Chinese state media says the shelter-in-place world is “watching with envy” as almost all Chinese go on an eight-day National Day holiday, which started on October 1.  

“When Chinese people have long started going about their lives as normal and are now out and about to relax and relish the long national holiday, people who are housebound in numerous countries still in the grip of Covid can only shoot envious glances at us,” a Xinhua commentary said. 

“The Chinese economy has also stirred back to life when people are filled with joie de vivre and are more willing to dine out, travel around and spend as they bid good riddance to lockdowns and inconveniences.”

The article summed up the widespread post-Covid feel-good factor.
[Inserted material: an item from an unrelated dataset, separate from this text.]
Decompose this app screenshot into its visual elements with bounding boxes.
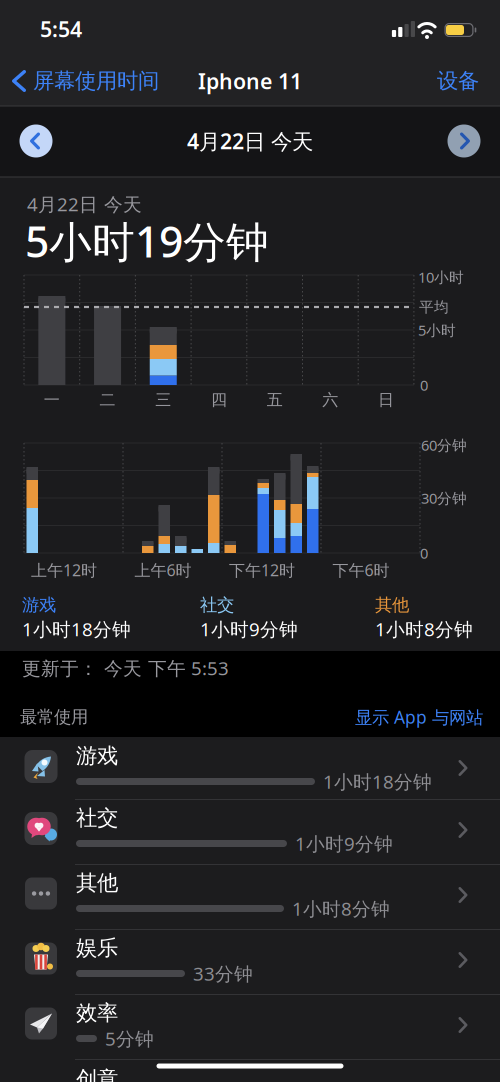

The vibe is palpable across the nation, merely nine months after the contagion first struck at the end of December in Wuhan.

The Golden Week break is drawing to a close but many tourist attractions and hangouts continue to overflow with people. The sight must be heartening to top policymakers as Beijing is anxious to spark more consumption-led economic growth under President Xi Jinping’s “internal circulation” plan. 

Tourists inside a duty-free mall in Hainan. Total retail takings are down almost a third during the current National Day holiday compared with the level a year ago. Photo: Xinhua

Yet, contrary to the optimism purveyed by state media, the latest consumption statistics for the festive period present a mixed picture. 

Each year’s National Day holiday is a barometer of how China’s economy and consumption are faring. Total retail and tourism takings across the nation during the first five days of the holiday were close to 400 billion yuan (US$59 billion), when almost 500 million people thronged scenic spots and shopping malls across the nation, according to the preliminary data compiled by China’s Commerce Ministry. 

Total spending soared more than seven-fold from 55 billion yuan in the first five days of the Labor Day break in May, when cities were still deserted as fears of the pandemic’s possible resurgence kept most people at home.  

While highlighting that holiday spending between now and then has “doubled and redoubled,” papers including the People’s Daily have sought to gloss over the fact that the latest National Day Golden Week spending is roughly a third lower than the corresponding level a year ago, when China’s 70th-anniversary extravaganzas helped unleash an outpouring of patriotism and hedonistic spending.

Retailers, caterers and hoteliers nationwide raked in 550 billion yuan in the first five days of October 2019 in a consumption bonanza. The latest data from the ongoing holiday suggest there is no “consumption boom”, contrary to the state’s propaganda. 

Monthly changes in China’s total consumer spending in 2020 did not return to the positive territory until as late as August, registering a negligible 0.5% increase, even though the coronavirus has been largely kept at bay since April.

The eight-month total was down 8.6% year-on-year to less than 24 trillion yuan, or a meager 18,400 yuan per person. China is yet to release consumption figures for September. 

Consumer spending in China has slowed. Photo: iStock
Consumer spending in China has picked up but still far lower than the pre-Covid level. Photo: iStock

Teng Tai, chief of the Beijing-based semi-official think tank Wanb Institute, noted in a report on Beijing’s “internal circulation” drive that if China wanted 2020’s total consumer spending to be equal to 2019’s 41 trillion yuan, a pre-Covid high, then the nation’s spending must hit 17 trillion yuan from October to December. He called that goal a “very tall order.”

Fresh policy incentives to spawn domestic demand and spending are said to be in the works and may be announced soon after the holiday. Beijing has already ordered tax waivers and rebates for a wide swathe of small and medium enterprises as well as micro startups since the height of the plague. Yet so far measures to help individual wage earners have been lacking.

Analysts say Beijing must recalibrate its tax, consumer rights protection and social security policies to entice more consumer spending. Otherwise, Xi’s new strategy may not keep the economy ticking along. 

Observers have also warned of a prolonged lag between the rollout of policies and the boost they may deliver. They say 2020’s full-year data should serve as a more reliable gauge of the health of consumption and the economy. The China Business News reported that Beijing had scrapped this year’s economic and consumption growth targets in its appraisal of local cadres’ performance. 

The Chinese economy booked a 3.2% increase in the second quarter over the first three months. The quarter-on-quarter recovery was more driven by a rebound in manufacturing and government spending than consumption.

Since April, Beijing has requested factories, big and small, to call back furloughed workers to resume production. The imperative, however, risks a relapse of GDP growth through a supply glut amid weak demand.